Energy-saving fluorescent lights linked to increasing eye diseases
Energy-saving fluorescent lights can harm eyes, say scientists. A new research, led by the Australian National University, has warned that the global trend towards using fluorescent globes instead of incandescent ones as a strategy to beat climate change could be increasing eye disease.
Washington: Energy-saving fluorescent lights can harm eyes, say scientists. A new research, led by the Australian National University, has warned that the global trend towards using fluorescent globes instead of incandescent ones as a strategy to beat climate change could be increasing eye disease.
The research, published in the 'American Journal of Public Health', has found that fluorescent lighting may cause a 12 per cent rise in UV-related eye diseases like cataracts and pterygia.
Lead author Dr Helen Walls said moves to sustainability and a low-carbon economy had involved a shift toward more energy-efficient lighting. "Many people worldwide are exposed to artificial light sources at home and at work which until recently, mainly entailed incandescent lighting," she said.
Walls added: "The shift to fluorescent lighting means those people are now being exposed to ultraviolet radiation, which is compounded by increasing urbanisation and workers spending more of their work time in buildings instead of fields or other outside locations.
"The safe range of light to avoid exposing the eye to potentially damaging ultraviolet radiation is 2,000 to 3,500K and greater than 500 nanometres.
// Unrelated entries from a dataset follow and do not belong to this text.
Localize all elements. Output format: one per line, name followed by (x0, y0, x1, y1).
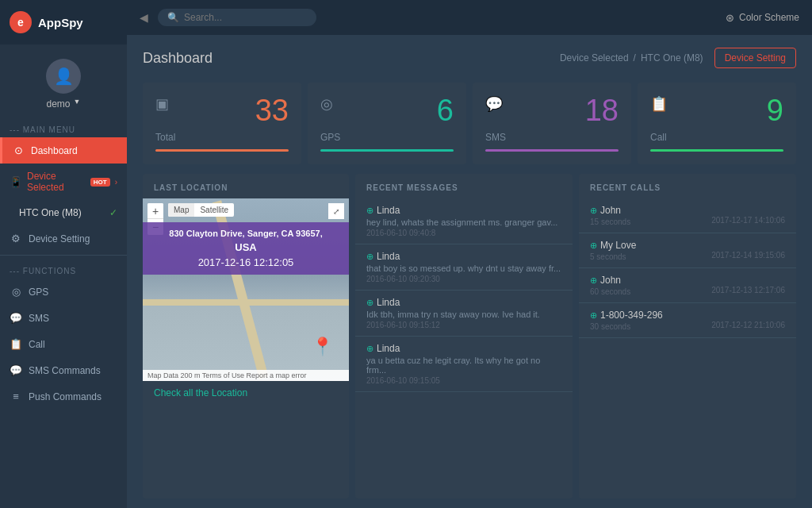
contact-icon: ⊕ (590, 275, 597, 286)
map-datetime: 2017-12-16 12:12:05 (149, 256, 343, 268)
message-list-item[interactable]: ⊕ Linda that boy is so messed up. why dn… (355, 244, 573, 291)
functions-label: --- FUNCTIONS (0, 259, 127, 279)
map-zoom-in-button[interactable]: + (147, 203, 163, 219)
call-list-item[interactable]: ⊕ John 15 seconds 2017-12-17 14:10:06 (579, 198, 796, 233)
map-country: USA (149, 241, 343, 253)
contact-icon: ⊕ (590, 241, 597, 251)
contact-icon: ⊕ (590, 206, 597, 216)
map-fullscreen-button[interactable]: ⤢ (328, 203, 344, 219)
checkmark-icon: ✓ (109, 207, 117, 218)
push-commands-label: Push Commands (29, 391, 102, 402)
page-title: Dashboard (143, 50, 213, 67)
chevron-right-icon: › (115, 178, 117, 187)
message-list-item[interactable]: ⊕ Linda ya u betta cuz he legit cray. It… (355, 337, 573, 392)
call-duration: 5 seconds (590, 252, 626, 261)
sms-icon: 💬 (10, 312, 22, 324)
message-text: hey lind, whats the assignment ms. grang… (366, 217, 561, 227)
message-contact-name: ⊕ Linda (366, 343, 561, 354)
search-input[interactable] (184, 12, 295, 23)
call-time: 2017-12-14 19:15:06 (711, 251, 785, 261)
contact-icon: ⊕ (590, 310, 597, 321)
sms-stat-label: SMS (485, 132, 619, 143)
call-duration: 60 seconds (590, 287, 630, 296)
call-contact-name: ⊕ John (590, 275, 785, 286)
messages-panel-title: RECENT MESSAGES (355, 174, 573, 198)
call-stat-label: Call (650, 132, 783, 143)
message-contact-name: ⊕ Linda (366, 251, 561, 262)
call-list-item[interactable]: ⊕ 1-800-349-296 30 seconds 2017-12-12 21… (579, 303, 796, 338)
device-icon: 📱 (10, 176, 22, 188)
sidebar-item-sms-commands[interactable]: 💬 SMS Commands (0, 357, 127, 383)
color-scheme-label: Color Scheme (739, 12, 799, 23)
logo-icon: e (10, 11, 32, 33)
sms-value: 18 (585, 95, 619, 125)
gps-value: 6 (437, 95, 454, 125)
call-contact-name: ⊕ 1-800-349-296 (590, 310, 785, 321)
contact-icon: ⊕ (366, 298, 373, 308)
calls-panel-title: RECENT CALLS (579, 174, 796, 198)
map-footer: Map Data 200 m Terms of Use Report a map… (143, 370, 349, 381)
sidebar-item-sms[interactable]: 💬 SMS (0, 305, 127, 331)
call-contact-name: ⊕ My Love (590, 240, 785, 251)
message-list-item[interactable]: ⊕ Linda Idk tbh, imma try n stay away no… (355, 291, 573, 337)
message-list-item[interactable]: ⊕ Linda hey lind, whats the assignment m… (355, 198, 573, 244)
sidebar-item-device-setting[interactable]: ⚙ Device Setting (0, 225, 127, 252)
map-type-satellite[interactable]: Satellite (194, 203, 234, 217)
messages-panel: RECENT MESSAGES ⊕ Linda hey lind, whats … (355, 174, 573, 498)
total-icon: ▣ (155, 95, 169, 113)
sidebar-item-device-selected[interactable]: 📱 Device Selected HOT › (0, 164, 127, 200)
calls-panel: RECENT CALLS ⊕ John 15 seconds 2017-12-1… (579, 174, 796, 498)
message-contact-name: ⊕ Linda (366, 205, 561, 216)
main-content: ◀ 🔍 ⊛ Color Scheme Dashboard Device Sele… (127, 0, 812, 508)
gear-icon: ⚙ (10, 233, 22, 244)
sms-commands-label: SMS Commands (29, 365, 101, 376)
sidebar-item-device-name[interactable]: HTC One (M8) ✓ (0, 200, 127, 225)
bottom-panels: LAST LOCATION + − Map Satellite ⤢ 830 Cl… (127, 174, 812, 508)
message-time: 2016-06-10 09:40:8 (366, 229, 561, 237)
calls-list: ⊕ John 15 seconds 2017-12-17 14:10:06 ⊕ … (579, 198, 796, 338)
device-name-label: HTC One (M8) (19, 207, 82, 218)
sms-bar (485, 149, 619, 152)
search-icon: 🔍 (167, 12, 179, 23)
stat-cards: ▣ 33 Total ◎ 6 GPS 💬 18 SMS (127, 76, 812, 174)
device-selected-label: Device Selected (27, 171, 84, 193)
check-location-link[interactable]: Check all the Location (143, 381, 349, 405)
sms-commands-icon: 💬 (10, 364, 22, 376)
message-text: that boy is so messed up. why dnt u stay… (366, 264, 561, 273)
map-overlay: 830 Clayton Drive, Sanger, CA 93657, USA… (143, 222, 349, 275)
sidebar-item-gps[interactable]: ◎ GPS (0, 279, 127, 305)
message-text: ya u betta cuz he legit cray. Its why he… (366, 356, 561, 375)
location-panel-title: LAST LOCATION (143, 174, 349, 198)
map-type-bar: Map Satellite (168, 203, 234, 217)
device-selected-breadcrumb: Device Selected (560, 52, 629, 64)
sms-label: SMS (29, 313, 49, 324)
map-road-2 (143, 299, 349, 306)
sidebar: e AppSpy 👤 demo ▼ --- MAIN MENU ⊙ Dashbo… (0, 0, 127, 508)
sms-stat-icon: 💬 (485, 95, 503, 113)
dashboard-header: Dashboard Device Selected / HTC One (M8)… (127, 35, 812, 76)
device-setting-label: Device Setting (29, 233, 90, 244)
stat-card-call: 📋 9 Call (638, 83, 796, 164)
back-button[interactable]: ◀ (140, 11, 148, 24)
sidebar-divider (0, 255, 127, 256)
device-setting-button[interactable]: Device Setting (714, 48, 796, 68)
call-time: 2017-12-13 12:17:06 (711, 286, 785, 296)
app-logo: e AppSpy (0, 0, 127, 44)
call-value: 9 (767, 95, 783, 125)
message-text: Idk tbh, imma try n stay away now. Ive h… (366, 310, 561, 319)
color-scheme-btn[interactable]: ⊛ Color Scheme (726, 12, 799, 24)
color-scheme-icon: ⊛ (726, 12, 734, 24)
total-label: Total (155, 132, 289, 143)
sidebar-item-dashboard[interactable]: ⊙ Dashboard (0, 137, 127, 164)
call-list-item[interactable]: ⊕ My Love 5 seconds 2017-12-14 19:15:06 (579, 233, 796, 268)
contact-icon: ⊕ (366, 252, 373, 262)
call-time: 2017-12-12 21:10:06 (711, 321, 785, 331)
map-type-map[interactable]: Map (168, 203, 194, 217)
location-panel: LAST LOCATION + − Map Satellite ⤢ 830 Cl… (143, 174, 349, 498)
sidebar-item-call[interactable]: 📋 Call (0, 331, 127, 357)
call-list-item[interactable]: ⊕ John 60 seconds 2017-12-13 12:17:06 (579, 268, 796, 303)
call-duration: 30 seconds (590, 322, 630, 331)
map-area: + − Map Satellite ⤢ 830 Clayton Drive, S… (143, 198, 349, 381)
user-avatar-section: 👤 demo ▼ (0, 44, 127, 117)
sidebar-item-push-commands[interactable]: ≡ Push Commands (0, 383, 127, 410)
Some fluorescent lights fall outside this safe range."
Ultra-violet radiation has been considered a cause of cataracts and pterygia because the photoreceptors in the retina are susceptible to damage by light, particularly UV light, which can lead to cell death and disease. Cumulative dose is also an important component of UV exposure.
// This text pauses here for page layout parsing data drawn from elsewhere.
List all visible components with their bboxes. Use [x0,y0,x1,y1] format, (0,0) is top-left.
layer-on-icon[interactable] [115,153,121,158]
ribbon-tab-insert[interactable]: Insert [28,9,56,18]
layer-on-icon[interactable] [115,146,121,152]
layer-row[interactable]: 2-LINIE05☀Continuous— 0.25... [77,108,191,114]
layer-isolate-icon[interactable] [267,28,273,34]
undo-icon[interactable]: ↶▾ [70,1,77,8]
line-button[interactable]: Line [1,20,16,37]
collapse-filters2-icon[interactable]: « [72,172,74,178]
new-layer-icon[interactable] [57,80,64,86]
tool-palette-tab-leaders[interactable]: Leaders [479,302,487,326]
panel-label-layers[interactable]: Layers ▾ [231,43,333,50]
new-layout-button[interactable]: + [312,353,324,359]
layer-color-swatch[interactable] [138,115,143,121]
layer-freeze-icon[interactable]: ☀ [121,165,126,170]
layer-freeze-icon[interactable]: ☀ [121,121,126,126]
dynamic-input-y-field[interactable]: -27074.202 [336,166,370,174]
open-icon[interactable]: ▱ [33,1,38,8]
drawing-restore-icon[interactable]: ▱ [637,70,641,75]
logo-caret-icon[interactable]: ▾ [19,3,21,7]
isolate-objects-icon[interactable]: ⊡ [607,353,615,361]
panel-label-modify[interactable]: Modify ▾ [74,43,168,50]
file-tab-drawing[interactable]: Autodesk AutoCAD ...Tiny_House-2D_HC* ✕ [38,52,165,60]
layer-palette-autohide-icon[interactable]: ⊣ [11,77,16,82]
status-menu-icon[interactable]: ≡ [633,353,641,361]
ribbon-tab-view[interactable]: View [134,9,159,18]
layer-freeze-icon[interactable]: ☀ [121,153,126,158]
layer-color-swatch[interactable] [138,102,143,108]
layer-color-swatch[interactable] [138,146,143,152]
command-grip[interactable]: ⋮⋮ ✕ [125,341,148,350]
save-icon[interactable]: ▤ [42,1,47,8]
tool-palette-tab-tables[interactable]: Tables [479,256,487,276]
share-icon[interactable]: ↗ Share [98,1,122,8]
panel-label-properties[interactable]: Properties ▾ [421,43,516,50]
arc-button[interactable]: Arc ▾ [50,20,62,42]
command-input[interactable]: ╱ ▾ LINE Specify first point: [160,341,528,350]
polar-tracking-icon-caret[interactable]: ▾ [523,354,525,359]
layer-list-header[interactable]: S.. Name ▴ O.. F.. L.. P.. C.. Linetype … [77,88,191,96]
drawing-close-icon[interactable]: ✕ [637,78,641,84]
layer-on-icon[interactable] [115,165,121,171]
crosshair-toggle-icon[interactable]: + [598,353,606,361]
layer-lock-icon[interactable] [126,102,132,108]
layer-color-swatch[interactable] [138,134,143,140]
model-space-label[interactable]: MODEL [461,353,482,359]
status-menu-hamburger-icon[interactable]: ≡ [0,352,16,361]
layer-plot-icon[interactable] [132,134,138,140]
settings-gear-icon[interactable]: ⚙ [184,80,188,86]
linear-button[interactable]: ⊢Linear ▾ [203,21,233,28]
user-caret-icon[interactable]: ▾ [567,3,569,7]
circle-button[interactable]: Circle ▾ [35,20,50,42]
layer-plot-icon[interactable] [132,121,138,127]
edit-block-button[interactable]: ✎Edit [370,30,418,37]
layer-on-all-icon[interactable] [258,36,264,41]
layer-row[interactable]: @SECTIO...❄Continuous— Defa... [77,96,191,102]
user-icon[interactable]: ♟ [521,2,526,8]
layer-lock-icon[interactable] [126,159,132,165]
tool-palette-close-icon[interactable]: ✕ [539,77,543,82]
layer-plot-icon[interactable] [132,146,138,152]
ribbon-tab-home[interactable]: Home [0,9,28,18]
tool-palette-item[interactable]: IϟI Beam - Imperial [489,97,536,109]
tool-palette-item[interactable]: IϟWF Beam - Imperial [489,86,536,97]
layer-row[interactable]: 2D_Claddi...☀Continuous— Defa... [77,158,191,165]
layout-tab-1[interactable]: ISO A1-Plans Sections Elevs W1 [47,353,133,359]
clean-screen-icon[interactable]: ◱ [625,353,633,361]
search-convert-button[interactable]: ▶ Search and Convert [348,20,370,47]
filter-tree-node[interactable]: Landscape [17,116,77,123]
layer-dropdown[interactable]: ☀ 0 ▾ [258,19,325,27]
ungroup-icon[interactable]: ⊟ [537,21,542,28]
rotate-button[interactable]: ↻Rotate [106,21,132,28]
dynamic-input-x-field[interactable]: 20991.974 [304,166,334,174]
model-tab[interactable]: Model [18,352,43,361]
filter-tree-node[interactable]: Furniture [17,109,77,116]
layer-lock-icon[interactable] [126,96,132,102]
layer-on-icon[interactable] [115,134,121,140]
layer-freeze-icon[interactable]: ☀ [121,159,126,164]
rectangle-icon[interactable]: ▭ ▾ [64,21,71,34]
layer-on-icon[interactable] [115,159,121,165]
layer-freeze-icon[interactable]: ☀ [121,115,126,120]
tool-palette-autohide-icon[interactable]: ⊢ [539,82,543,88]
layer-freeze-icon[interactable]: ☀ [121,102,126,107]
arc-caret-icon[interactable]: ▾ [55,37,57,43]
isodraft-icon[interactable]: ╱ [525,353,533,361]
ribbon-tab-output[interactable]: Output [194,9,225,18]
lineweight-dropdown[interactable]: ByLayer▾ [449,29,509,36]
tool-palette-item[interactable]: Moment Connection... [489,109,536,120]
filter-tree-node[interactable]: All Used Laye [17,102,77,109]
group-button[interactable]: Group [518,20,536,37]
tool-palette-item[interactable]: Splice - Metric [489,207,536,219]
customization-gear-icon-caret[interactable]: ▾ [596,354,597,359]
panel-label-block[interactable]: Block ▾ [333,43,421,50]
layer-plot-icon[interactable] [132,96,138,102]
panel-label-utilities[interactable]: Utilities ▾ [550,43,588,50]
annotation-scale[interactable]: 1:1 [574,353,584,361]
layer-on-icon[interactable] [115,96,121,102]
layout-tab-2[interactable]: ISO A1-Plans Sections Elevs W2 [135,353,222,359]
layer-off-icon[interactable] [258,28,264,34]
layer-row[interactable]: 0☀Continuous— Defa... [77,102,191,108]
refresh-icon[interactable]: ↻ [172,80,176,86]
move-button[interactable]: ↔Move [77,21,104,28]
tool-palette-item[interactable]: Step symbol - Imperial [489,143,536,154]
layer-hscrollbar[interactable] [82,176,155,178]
Dr Walls said greater control of UV exposure from fluorescent lights was required.
"The replacement of incandescent lamps with fluorescent lighting will lead to significant reductions in greenhouse gases, however, such shifts may increase the population burden of eye disease.
"The evidence suggests that the least hazardous approach to lighting is to use warm-white tubes or incandescent bulbs of lower colour temperature and longer wave length light rather than fluorescent lamps," she said.